Last reviewed: 2025-01-11 Purpose: Principles for writing high-quality, maintainable tests that verify behavior without creating false confidence.
- Test behavior, not internals - Assert on return values and exceptions, never on
obj._private_attr - Mock at boundaries - Mock HTTP/network calls, not internal methods like
_extract_frames() - Use Given/When/Then - Every test needs these comments; they enforce behavioral thinking
- Prefer real over fake - Use
tmp_pathfor files, real entry points, real pure functions - Capture API contracts - When mocking, verify request structure, not just "was called"
Rule: Verify what the code does, not how it does it. Tests should pass if behavior is correct, even if implementation changes. If the only public surface is a library callback or hook, treat that callback as the boundary and assert on observable effects.
Bad - Testing internal state:
async def test_shutdown_is_idempotent(self):
notifier = MQTTNotifier(config)
await notifier.shutdown()
# BAD: Checking private attribute
assert notifier._shutdown_called is True
assert notifier._connected is FalseGood - Testing observable behavior:
async def test_shutdown_is_idempotent(self):
notifier = MQTTNotifier(config)
await notifier.shutdown()
await notifier.shutdown() # Should not raise
# GOOD: Verify behavior via public interface
result = await notifier.ping()
assert result is False # Shutdown state observable via ping
# GOOD: Verify operations fail as expected
with pytest.raises(RuntimeError, match="shut down"):
await notifier.send(alert)Rule: Mock external dependencies (HTTP, databases) at their boundary, not internal methods. This tests more of your actual code.

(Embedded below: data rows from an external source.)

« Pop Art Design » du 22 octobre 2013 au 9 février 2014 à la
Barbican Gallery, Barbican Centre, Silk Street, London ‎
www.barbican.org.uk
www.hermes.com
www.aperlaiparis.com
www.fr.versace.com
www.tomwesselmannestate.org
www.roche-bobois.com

Filesystem is a special case: prefer real tmp_path usage when cheap and deterministic.
Bad - Mocking internal methods:
async def test_analyze_video(self):
vlm = OpenAIVLM(config)
# BAD: Mocking internal implementation details
vlm._extract_frames = MagicMock(return_value=[...])
vlm._resize_image = MagicMock(return_value=...)

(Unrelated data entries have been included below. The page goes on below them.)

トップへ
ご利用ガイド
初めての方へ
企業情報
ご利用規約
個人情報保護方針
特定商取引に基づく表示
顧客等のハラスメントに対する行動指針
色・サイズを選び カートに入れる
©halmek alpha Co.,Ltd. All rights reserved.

vlm._call_api = AsyncMock(return_value={"response": "..."})
result = await vlm.analyze(video_path)Good - Mocking at HTTP boundary:
async def test_analyze_video(self, tmp_path: Path, monkeypatch: pytest.MonkeyPatch):
# Create real test video
video_path = tmp_path / "test.mp4"
_create_test_video(video_path, frames=5)
# Mock only at HTTP boundary
mock_response = AsyncMock()
mock_response.status = 200
mock_response.json = AsyncMock(return_value={
"choices": [{"message": {"content": '{"risk_level": "low"}'}}]
})
async_cm = AsyncMock()
async_cm.__aenter__ = AsyncMock(return_value=mock_response)
async_cm.__aexit__ = AsyncMock(return_value=None)
mock_session = MagicMock()
mock_session.post = MagicMock(return_value=async_cm)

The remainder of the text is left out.